Most of the information is just pulled from Sham Sports' excellent salary databse. Information on minimum salaries is from Larry Coon's incomparable CBA FAQ and the 2009 first rounder salary number I got by multiplying 120% times the rookie scale figure for that slot as listed at the NBA Players' Association website.
In the "default" scenario above I've zero'ed out both Ramon Sessions' and Ersan Ilyasova's cap figures so that you can see in blue at the bottom the amount of money available to sign them (and anyone else) without going over the tax. However, there are some key assumptions that go into the number, namely:
1) The rookies get standard deals.
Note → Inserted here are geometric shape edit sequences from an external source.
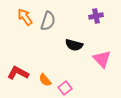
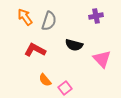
gray semicircle: moved 1 px right
red L-shape: moved 17 px right, 23 px up
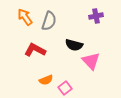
pink triangle: moved 11 px left, 2 px down
orange semicircle: moved 1 px right; rotated 72 degrees counterclockwise
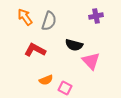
pink square: rotated 24 degrees counterclockwise
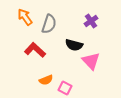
purple cross: moved 5 px left, 5 px down; rotated 24 degrees counterclockwise
gray semicircle: moved 3 px down
red L-shape: rotated 15 degrees clockwise
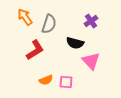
black semicircle: moved 1 px right, 2 px up
red L-shape: rotated 105 degrees clockwise
pink square: moved 1 px right, 6 px up; rotated 24 degrees counterclockwise
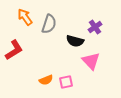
purple cross: moved 4 px right, 6 px down
black semicircle: moved 2 px up
red L-shape: moved 21 px left
pink square: rotated 16 degrees counterclockwise
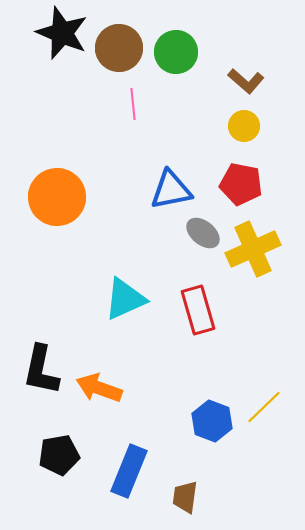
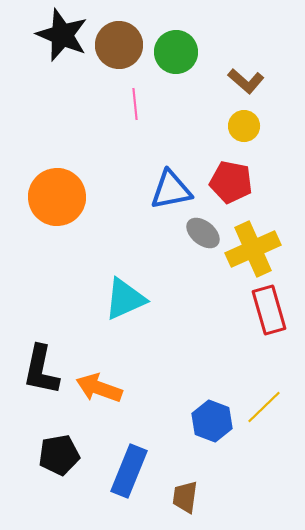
black star: moved 2 px down
brown circle: moved 3 px up
pink line: moved 2 px right
red pentagon: moved 10 px left, 2 px up
red rectangle: moved 71 px right
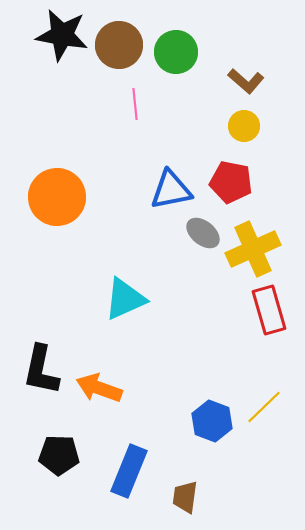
black star: rotated 12 degrees counterclockwise
black pentagon: rotated 12 degrees clockwise
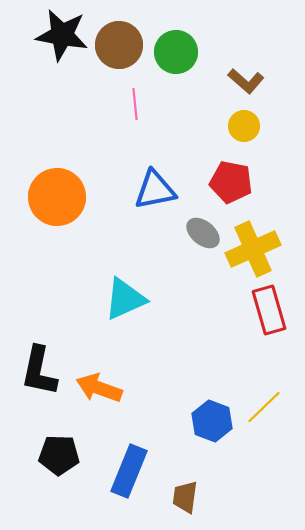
blue triangle: moved 16 px left
black L-shape: moved 2 px left, 1 px down
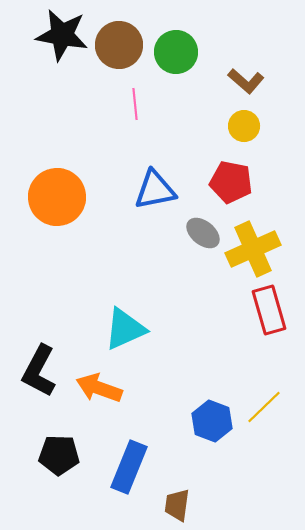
cyan triangle: moved 30 px down
black L-shape: rotated 16 degrees clockwise
blue rectangle: moved 4 px up
brown trapezoid: moved 8 px left, 8 px down
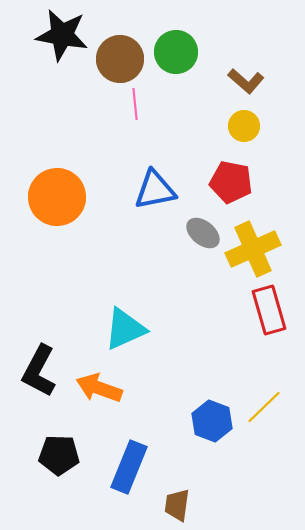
brown circle: moved 1 px right, 14 px down
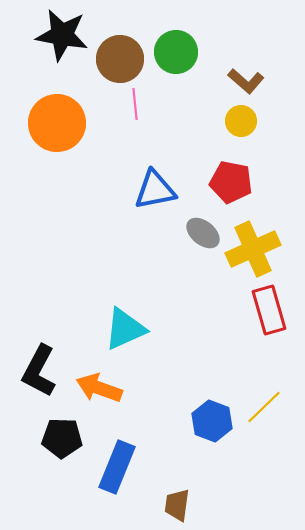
yellow circle: moved 3 px left, 5 px up
orange circle: moved 74 px up
black pentagon: moved 3 px right, 17 px up
blue rectangle: moved 12 px left
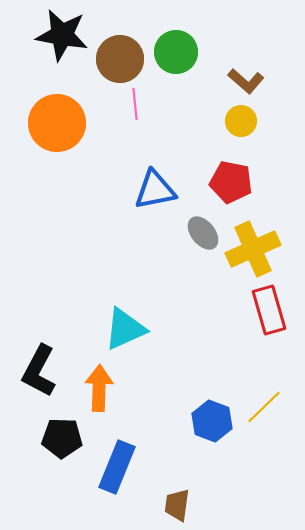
gray ellipse: rotated 12 degrees clockwise
orange arrow: rotated 72 degrees clockwise
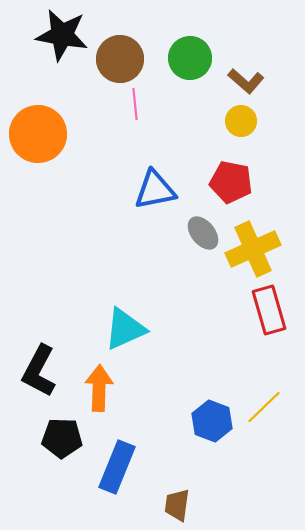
green circle: moved 14 px right, 6 px down
orange circle: moved 19 px left, 11 px down
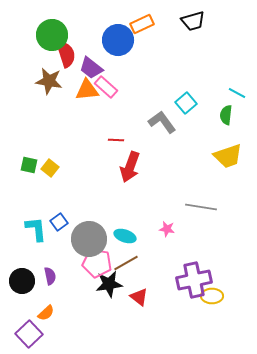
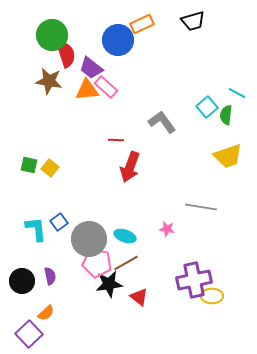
cyan square: moved 21 px right, 4 px down
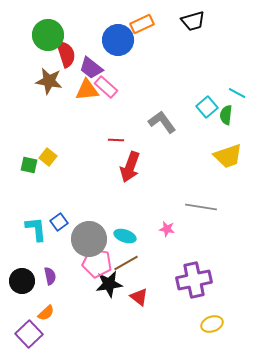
green circle: moved 4 px left
yellow square: moved 2 px left, 11 px up
yellow ellipse: moved 28 px down; rotated 20 degrees counterclockwise
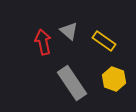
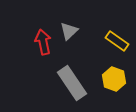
gray triangle: rotated 36 degrees clockwise
yellow rectangle: moved 13 px right
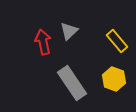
yellow rectangle: rotated 15 degrees clockwise
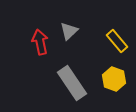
red arrow: moved 3 px left
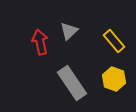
yellow rectangle: moved 3 px left
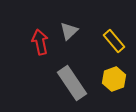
yellow hexagon: rotated 20 degrees clockwise
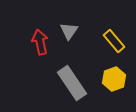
gray triangle: rotated 12 degrees counterclockwise
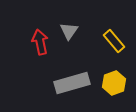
yellow hexagon: moved 4 px down
gray rectangle: rotated 72 degrees counterclockwise
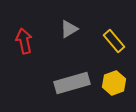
gray triangle: moved 2 px up; rotated 24 degrees clockwise
red arrow: moved 16 px left, 1 px up
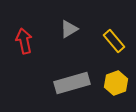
yellow hexagon: moved 2 px right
Brandon Jennings' salary is based on the Bucks signing him to 120% of his scale number, which has effectively become the standard practice for first rounders. For Jodie Meeks, I assumed the standard two year rookie minimum deal. Teams can offer more than the minimum and use part of their MLE to sign second rounders, which is what the Bucks did last year in giving Luc Richard Mbah a Moute more money up front in exchange for a third year at the minimum. That's looking like a very smart move at this point.
2) I assumed the tax comes in at $71 million, but it could definitely be lower. While there were some fears that the luxury tax threshold could fall below $70 million, recent suggestions are that it should stay very close to the $71.15 million figure we had this year. This is probably the most important variable in all of this, but we won't know where the level will be until the new cap numbers are announced in July. The range of numbers that have been thrown around are anywhere from $68 to $71 million, and given the Bucks' situation that kind of swing is a big deal. For instance, using the lower figure and the other assumptions I've outlined, the Bucks would essentially have zero space under the tax to sign any free agents.
4) Bruce Bowen gets cut while Kurt Thomas sticks around. Bowen's $4.1 million deal is only 50% guaranteed if he's waived by August 1, so I assumed the Bucks take advantage of that and cut him loose. It's possible he's traded or even kept for depth, but from the perspective of free agent flexibility, I thought it would be helpful to assume he's cut and only $2.05 million counts against the Bucks' cap.
Thomas' $3.8 million deal is guaranteed, but there's a distinct possibility he gets traded or even bought out for a smaller amount. Thomas wouldn't have too much trouble latching on with a contender for a veteran minimum deal, which would be about $1.306 million. So hypothetically he could get bought out and the Bucks could save around that amount on their cap number. However, he certainly has value as a savvy vet who can defend both big spots, rebound at a high rate, and clean up garbage in the paint. Considering the Bucks' depth up front, that would no doubt be of use, while also making him an appealing trade target.
5) Amir Johnson's trade kicker is $275k. Sham ($4.217 million) and Storytellers ($3.947 million) have different salary figures for Johnson, apparently because of how much they're figuring for his trade kicker. I'll go with the more conservative estimate for now, but that could change.